The Battleship Potemkin has been called one of the most influential propaganda films of all time, and was named the greatest film of all time at the Brussels World Fair in 1958.
The Battleship Potemkin is a 1925 silent film directed by Sergei Eisenstein and produced by Mosfilm. It presents a dramatised version of the mutiny that occurred in 1905 when the crew of the Russian battleship Potemkin rebelled against their officers of the Tsarist regime.
The film is composed of five episodes.
"Men and Maggots", in which the sailors protest at having to eat rotten meat;
"Drama at the Harbour", in which the sailors mutiny and their leader, Vakulinchuk, is killed;
"A Dead Man Calls for Justice", in which Vakulinchuks body is mourned over by the people of Odessa;
"The Odessa Staircase", in which Tsarist soldiers massacre the Odessans;
"The Rendez-Vous with a Squadron", in which the squadron tasked with stopping the Potemkin instead declines to engage and its sailors cheer on the rebellious battleship.
The most celebrated scene in the film is the massacre of civilians on the Odessa Steps (also known as the Primorsky or Poem Stairs.) In this scene, the Tsars Cossacks in their white summer tunics march down a seemingly endless flight of steps in a rhythmic, machine-like fashion firing volleys into a crowd. The victims include a young boy and a mother who is pushing a baby in a baby carriage. As she falls to the ground, dying, she leans against the carriage, nudging it away; it rolls down the steps amidst the fleeing crowd.

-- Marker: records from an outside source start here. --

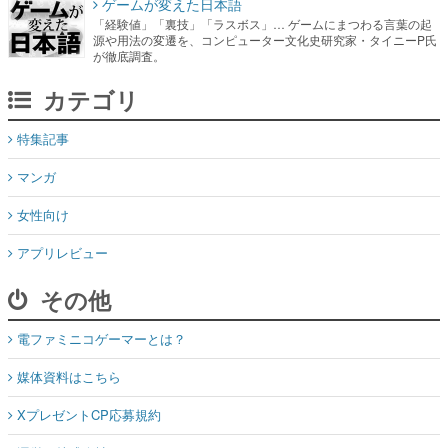
ゲームが変えた日本語
「経験値」「裏技」「ラスボス」… ゲームにまつわる言葉の起
源や用法の変遷を、コンピューター文化史研究家・タイニーP氏
が徹底調査。
カテゴリ
特集記事
マンガ
女性向け
アプリレビュー
その他
電ファミニコゲーマーとは？
媒体資料はこちら
XプレゼントCP応募規約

The massacre on the steps is fictional, presumably created by Eisenstein for its dramatic venue and effect, as well as for propaganda and to demonise the Tsar and the Imperial regime. It is, however, based on the fact that there were widespread demonstrations in the area, sparked off by the arrival of the Potemkin in Odessa Harbour, and both The Times of London and the resident British Consul reported that troops fired on the crowds with accompanying loss of life (the actual number of casualties is unrecorded). Roger Ebert writes, "That there was, in fact, no czarist massacre on the Odessa Steps scarcely diminishes the power of the scene ... It is ironic that [Eisenstein] did it so well that today, the bloodshed on the Odessa steps is often referred to as if it really happened
Eisenstein wrote the film as a revolutionary propaganda film, but also used it to test his theories of "montage." The revolutionary Soviet filmmakers of the Kuleshov school of filmmaking were experimenting with the effect of film editing on audiences, and Eisenstein attempted to edit the film in such a way as to produce the greatest emotional response, so that the viewer would feel sympathy for the rebellious sailors of the Battleship Potemkin and hatred for their cruel overlords. In the manner of most propaganda, the characterisation is simple, so that the audience could clearly see with whom they should sympathise.